The fact that I do not doubt for a moment the degree of my healing is part of Who I Am. I have great faith and trust in the Universe. I live a life of abundance, and I have never doubted that. I live a life of joy, and I do not question that. It is part of Who I Am. I can take a challenging situation and find the bright side of it -- for example, of being diagnosed with cancer. It is Who I Am, always looking for the positive lesson in what the Universe and Great Mystery present before me.

And yet, being human (or at least being over 50) means that I am also forgetful. At times, my mind will wander into future and wonder 'what if this happens?' or 'what if that happens?', and then I find myself in fear. An illusion about something that I have no control over, and which is not real. Then I have to remind myself to bring my attention back to the present moment, remind myself that everything is fine right now. Yes, my healing may be slow, but I AM healing. And I remind myself that I do have faith in the Universe, that I do trust the Great Mystery to be perfect in what and how things are orchestrated. This trust and faith in the Universe is for me the truth of what is. And I can say to my fear, "Thank you for reminding me of my human journey."

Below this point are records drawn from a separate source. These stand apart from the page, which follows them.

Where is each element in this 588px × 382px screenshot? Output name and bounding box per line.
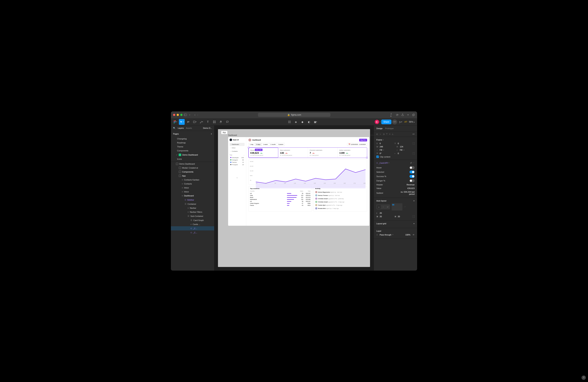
layer-root[interactable]: Demo Dashboard bbox=[171, 162, 214, 166]
dev-mode-icon[interactable]: </> bbox=[392, 119, 397, 124]
swap-icon[interactable]: ⇄ bbox=[410, 162, 412, 164]
maximize-icon[interactable] bbox=[180, 114, 183, 116]
sidebar-item[interactable]: ▫Contacts bbox=[230, 150, 245, 153]
rotation-input[interactable]: 0° bbox=[380, 152, 382, 154]
gap-v-input[interactable]: 20 bbox=[380, 212, 382, 214]
more-icon[interactable]: ⋯ bbox=[413, 162, 415, 164]
page-item[interactable]: Roadmap bbox=[171, 141, 214, 145]
layer-item[interactable]: ◇Sidebar bbox=[171, 198, 214, 202]
frame-label[interactable]: App bbox=[221, 131, 227, 134]
layer-item[interactable]: App bbox=[171, 174, 214, 178]
union-icon[interactable]: ▣▾ bbox=[313, 119, 318, 125]
filter-option[interactable]: Custom bbox=[277, 143, 285, 146]
toggle[interactable] bbox=[410, 179, 415, 182]
canvas[interactable]: App Dashboard Inbox Saas UI ▫Dashboard▫I… bbox=[214, 126, 374, 270]
add-page-icon[interactable]: + bbox=[211, 133, 212, 135]
vertical-icon[interactable]: ↓ bbox=[377, 205, 381, 209]
page-item[interactable]: Theme bbox=[171, 145, 214, 149]
kpi-card[interactable]: Active customers1199 ↑ 8%vs. 1199 last p… bbox=[337, 148, 367, 158]
layer-item[interactable]: ◇_C... bbox=[171, 230, 214, 235]
y-input[interactable]: 0 bbox=[398, 142, 399, 145]
layer-item[interactable]: ≡Contacts Kanban bbox=[171, 178, 214, 182]
alignment-grid[interactable] bbox=[392, 203, 402, 210]
figma-menu-icon[interactable]: ▾ bbox=[172, 119, 178, 125]
layer-item[interactable]: ☰Sub-Container bbox=[171, 214, 214, 218]
toggle[interactable] bbox=[410, 171, 415, 173]
align-top-icon[interactable]: ⊤ bbox=[386, 133, 388, 135]
user-avatar[interactable]: E bbox=[375, 120, 379, 124]
text-tool-icon[interactable]: T bbox=[205, 119, 211, 125]
ai-label[interactable]: A? bbox=[404, 121, 407, 123]
tag-item[interactable]: Partner12 bbox=[230, 161, 245, 164]
x-input[interactable]: 0 bbox=[380, 142, 381, 145]
tag-item[interactable]: Designer83 bbox=[230, 159, 245, 161]
tag-item[interactable]: Developer210 bbox=[230, 156, 245, 159]
tab-prototype[interactable]: Prototype bbox=[385, 127, 394, 130]
align-left-icon[interactable]: ⊏ bbox=[376, 133, 378, 135]
frame-tool-icon[interactable]: #▾ bbox=[185, 119, 191, 125]
prop-value[interactable]: €39,623 bbox=[407, 187, 415, 189]
share-icon[interactable] bbox=[401, 114, 404, 116]
kpi-card[interactable]: New customers130 ↓ 8%vs. 34,234 last per… bbox=[278, 148, 308, 158]
position-icon[interactable]: ⛶ bbox=[413, 142, 415, 145]
tab-assets[interactable]: Assets bbox=[186, 127, 192, 129]
grid-icon[interactable] bbox=[287, 119, 292, 125]
file-name[interactable]: Demo D... bbox=[203, 127, 212, 129]
kpi-card[interactable]: Churned customers7 ↓ 8%vs. 3 last period bbox=[308, 148, 338, 158]
prop-value[interactable]: Revenue bbox=[407, 184, 415, 186]
layer-item[interactable]: ≡Navbar bbox=[171, 206, 214, 210]
sidebar-item[interactable]: ▫Dashboard bbox=[230, 143, 245, 146]
user-avatar-icon[interactable] bbox=[248, 138, 251, 141]
filter-option[interactable]: 1 month bbox=[269, 143, 277, 146]
corner-input[interactable]: 0 bbox=[398, 152, 399, 154]
contrast-icon[interactable]: ◐ bbox=[306, 119, 312, 125]
minimize-icon[interactable] bbox=[177, 114, 179, 116]
new-tab-icon[interactable]: + bbox=[407, 114, 410, 116]
toggle[interactable] bbox=[410, 166, 415, 169]
tab-design[interactable]: Design bbox=[376, 127, 382, 130]
tag-item[interactable]: Prospect23 bbox=[230, 164, 245, 166]
layer-item[interactable]: ≡Dashboard bbox=[171, 194, 214, 198]
layer-item[interactable]: ◇_C... bbox=[171, 226, 214, 230]
dashboard-artboard[interactable]: Saas UI ▫Dashboard▫Inbox▫Contacts Tags⌄ … bbox=[228, 137, 369, 226]
chevron-down-icon[interactable]: ▾ bbox=[380, 121, 380, 123]
move-tool-icon[interactable]: ▾ bbox=[179, 119, 185, 125]
date-range[interactable]: 📅 12/20/2023 - 1/19/2024 bbox=[347, 143, 367, 146]
layer-item[interactable]: ≡Inbox bbox=[171, 190, 214, 194]
nav-forward-icon[interactable]: › bbox=[197, 113, 198, 116]
eye-icon[interactable]: 👁 bbox=[413, 234, 415, 236]
layer-item[interactable]: ≡Contacts bbox=[171, 182, 214, 186]
kpi-card[interactable]: Revenue€39,623 ↑ 8%vs. €34.234 last peri… bbox=[249, 148, 278, 158]
url-bar[interactable]: 🔒 figma.com bbox=[258, 113, 330, 117]
tabs-icon[interactable] bbox=[412, 114, 415, 116]
wrap-icon[interactable]: ↩ bbox=[386, 205, 389, 209]
mask-icon[interactable]: ◈ bbox=[293, 119, 299, 125]
hand-tool-icon[interactable] bbox=[218, 119, 224, 125]
add-icon[interactable]: + bbox=[414, 200, 415, 202]
align-bottom-icon[interactable]: ⊥ bbox=[392, 133, 394, 135]
layer-item[interactable]: ≡Cards ... bbox=[171, 222, 214, 226]
layer-item[interactable]: ≡Navbar Filters bbox=[171, 210, 214, 214]
filter-option[interactable]: 3 days bbox=[255, 143, 262, 146]
component-name[interactable]: _Card-KPI bbox=[378, 162, 388, 164]
nav-back-icon[interactable]: ‹ bbox=[194, 113, 195, 116]
pad-h-input[interactable]: 20 bbox=[380, 215, 382, 218]
filter-option[interactable]: 1 week bbox=[262, 143, 269, 146]
prop-value[interactable]: vs. €34.234 last period bbox=[395, 191, 415, 195]
pad-v-input[interactable]: 20 bbox=[398, 215, 400, 218]
sidebar-item[interactable]: ▫Inbox bbox=[230, 146, 245, 149]
pad-detail-icon[interactable]: ⛶ bbox=[413, 215, 415, 218]
layer-item[interactable]: Components bbox=[171, 170, 214, 174]
kpi-row[interactable]: Revenue€39,623 ↑ 8%vs. €34.234 last peri… bbox=[248, 147, 367, 158]
resize-v[interactable]: Fill bbox=[400, 149, 402, 151]
corner-detail-icon[interactable]: ⛶ bbox=[413, 152, 415, 154]
collapse-icon[interactable]: « bbox=[230, 177, 245, 179]
sidebar-icon[interactable] bbox=[184, 114, 187, 116]
chevron-down-icon[interactable]: ▾ bbox=[188, 114, 191, 116]
layer-item[interactable]: Modal: Created at bbox=[171, 166, 214, 170]
opacity-input[interactable]: 100% bbox=[405, 234, 410, 236]
blend-mode[interactable]: Pass through bbox=[380, 234, 391, 236]
h-input[interactable]: 124 bbox=[400, 146, 403, 148]
comment-tool-icon[interactable] bbox=[225, 119, 230, 125]
page-item[interactable]: Components bbox=[171, 149, 214, 153]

One doesn't have to have a diagnosis, a label, in order to go to the fear of 'what if?'. Anyone can be paralyzed by fear -- what if I get hit by a truck today? or what if I get hit by a meteorite? These, too, are thoughts that can create fear, but this fear is not (usually) related to the Truth of the moment. It takes attention to one's thoughts -- recognizing which thoughts need to be heeded and which are an illusion -- and diligence in the present moment to bring one's self back to Truth. And in that truth, faith and trust bring a sense of peace and ease, bring an acceptance of what is.

Of course, the irony is that with a diagnosis of cancer, the diagnosis itself creates the tendency to go to fear, worry, anxiety, and 'what if' regarding the future. And yet, the Truth is that none of us knows the future. We just know the present. Is yours a present which is a present (a gift) to yourself?